Tiere fressen Pflanzen – doch es geht auch umgekehrt: Etwa 600 Pflanzenarten aus 18 Gattungen haben den Spieß umgedreht. Mit teils spektakulären Strategien machen sie Jagd auf Insekten und andere Beutetiere. So können sie die Nährstoffknappheit in ihren Lebensräumen ausgleichen – Beute wirkt auf diese Pflanzen wie eine Art Düngetablette. Das gilt auch für den Wasserschlauch. Es handelt sich um die größte Gattung unter den Karnivoren: Über 200 Arten sind bekannt. Auch in Europa stellen die skurrilen Wasserpflanzen in Seen und Tümpeln ihre Fallen auf.
Es handelt sich dabei um blasenförmiger Fangorgane, in denen sich Unterdruck bildet. Bei der kleinsten Berührung öffnet sich eine Klappe, wodurch Wasser in die Falle strömt und kleine Organismen mit sich reißt.

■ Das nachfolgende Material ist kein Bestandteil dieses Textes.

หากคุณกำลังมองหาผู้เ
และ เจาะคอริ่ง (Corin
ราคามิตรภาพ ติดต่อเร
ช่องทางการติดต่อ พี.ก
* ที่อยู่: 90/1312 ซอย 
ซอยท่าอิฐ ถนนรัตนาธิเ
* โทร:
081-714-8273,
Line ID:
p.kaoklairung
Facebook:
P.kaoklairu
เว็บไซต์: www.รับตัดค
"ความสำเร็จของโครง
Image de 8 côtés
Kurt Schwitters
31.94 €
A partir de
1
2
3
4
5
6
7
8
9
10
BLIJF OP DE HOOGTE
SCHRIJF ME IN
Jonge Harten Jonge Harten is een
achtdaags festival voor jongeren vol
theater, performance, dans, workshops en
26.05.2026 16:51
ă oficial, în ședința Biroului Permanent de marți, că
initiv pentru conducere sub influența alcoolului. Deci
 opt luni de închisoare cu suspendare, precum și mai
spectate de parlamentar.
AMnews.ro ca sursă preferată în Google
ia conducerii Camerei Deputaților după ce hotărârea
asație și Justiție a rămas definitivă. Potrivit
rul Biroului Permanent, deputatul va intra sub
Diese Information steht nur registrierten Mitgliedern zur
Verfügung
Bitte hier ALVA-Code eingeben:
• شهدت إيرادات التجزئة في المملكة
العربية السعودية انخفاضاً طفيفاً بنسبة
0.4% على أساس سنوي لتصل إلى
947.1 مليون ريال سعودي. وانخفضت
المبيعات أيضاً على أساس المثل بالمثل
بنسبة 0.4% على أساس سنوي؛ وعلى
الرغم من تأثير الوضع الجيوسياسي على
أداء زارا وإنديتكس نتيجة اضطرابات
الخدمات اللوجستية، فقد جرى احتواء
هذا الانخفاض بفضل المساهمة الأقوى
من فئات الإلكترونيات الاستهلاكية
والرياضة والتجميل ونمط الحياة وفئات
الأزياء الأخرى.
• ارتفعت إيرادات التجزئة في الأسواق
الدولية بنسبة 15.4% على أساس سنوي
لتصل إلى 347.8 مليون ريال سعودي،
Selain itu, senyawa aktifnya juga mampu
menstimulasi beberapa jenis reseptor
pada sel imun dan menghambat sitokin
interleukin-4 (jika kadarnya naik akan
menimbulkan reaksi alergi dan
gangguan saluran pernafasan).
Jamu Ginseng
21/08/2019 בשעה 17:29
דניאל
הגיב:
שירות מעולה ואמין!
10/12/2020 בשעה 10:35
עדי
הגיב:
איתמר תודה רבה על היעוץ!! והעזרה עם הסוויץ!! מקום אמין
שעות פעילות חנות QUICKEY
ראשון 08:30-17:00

Nach kaum drei Millisekunden schließt sich die Tür wieder und die Beute wird nun von Verdauungsflüssigkeit langsam aufgelöst – so kann sich die Pflanze die Nährstoffe einverleiben.
Raffinierte Fallen für ausgewogen Kost
Es war bereits bekannt, dass in den Fallen nicht nur Wassertierchen enden, sondern auch Algen und Pollenkörner eingesaugt werden. Bisher ging man allerdings davon aus, dass es sich dabei um nutzlosen Beifang handelt. Die Forscher um Marianne Koller-Peroutka und Wolfram Adlassnig von der Universität Wien konnten nun allerdings belegen, dass das nicht der Fall ist. Sie verglichen dazu das Ausmaß der gefangenen vegetarischen Kost mit dem Wachstum der jeweiligen Pflanze und mit der Bildung von Überwinterungsknospen.
Es zeigte sich: Utricularia-Exemplare, die viele Algen und Pollenkörner gefangen haben, bilden mehr Biomasse aus und wirken generell kräftiger. Pflanzen mit einer vielseitigen Ernährung – die sowohl Algen als auch Pollen und Tiere gefangen hatten – wiesen den besten Allgemeinzustand auf, zeigten die Untersuchungen. Man kann daher annehmen, dass die Pflanzen manche Nährstoffe, etwa Stickstoff, vor allem aus Tieren, andere – wie Spurenelemente – hingegen bevorzugt aus Algen oder Pollenkörnern beziehen.
Meist ist Fleisch eher Beilage
Die Analyse von über 2.000 Fallen ergab, dass nur knapp zehn Prozent der gefangenen Objekte Tiere sind, 50 Prozent aber Algen. In nährstoffarmen Gewässern, wie beispielsweise Moorseen, überwiegt der Fang von Algen ganz besonders, berichten die Forscher. Mehr als ein Drittel der Beute bestand zudem aus Pollen von Bäumen, die am Ufer wuchsen und deren Blütenstaub ins Wasser fiel.
Durch die Fähigkeit, Organismen aller Art zu fangen und zu verwerten, kann der Wasserschlauch auch Gewässer besiedeln, in denen Tiere selten sind – wo allein die Fähigkeit zum Tierfang nur von geringem Nutzen wäre, sagen die Forscher. Auch für den Wasserschlauch gilt also: Eine ausgewogene Ernährung ist ideal.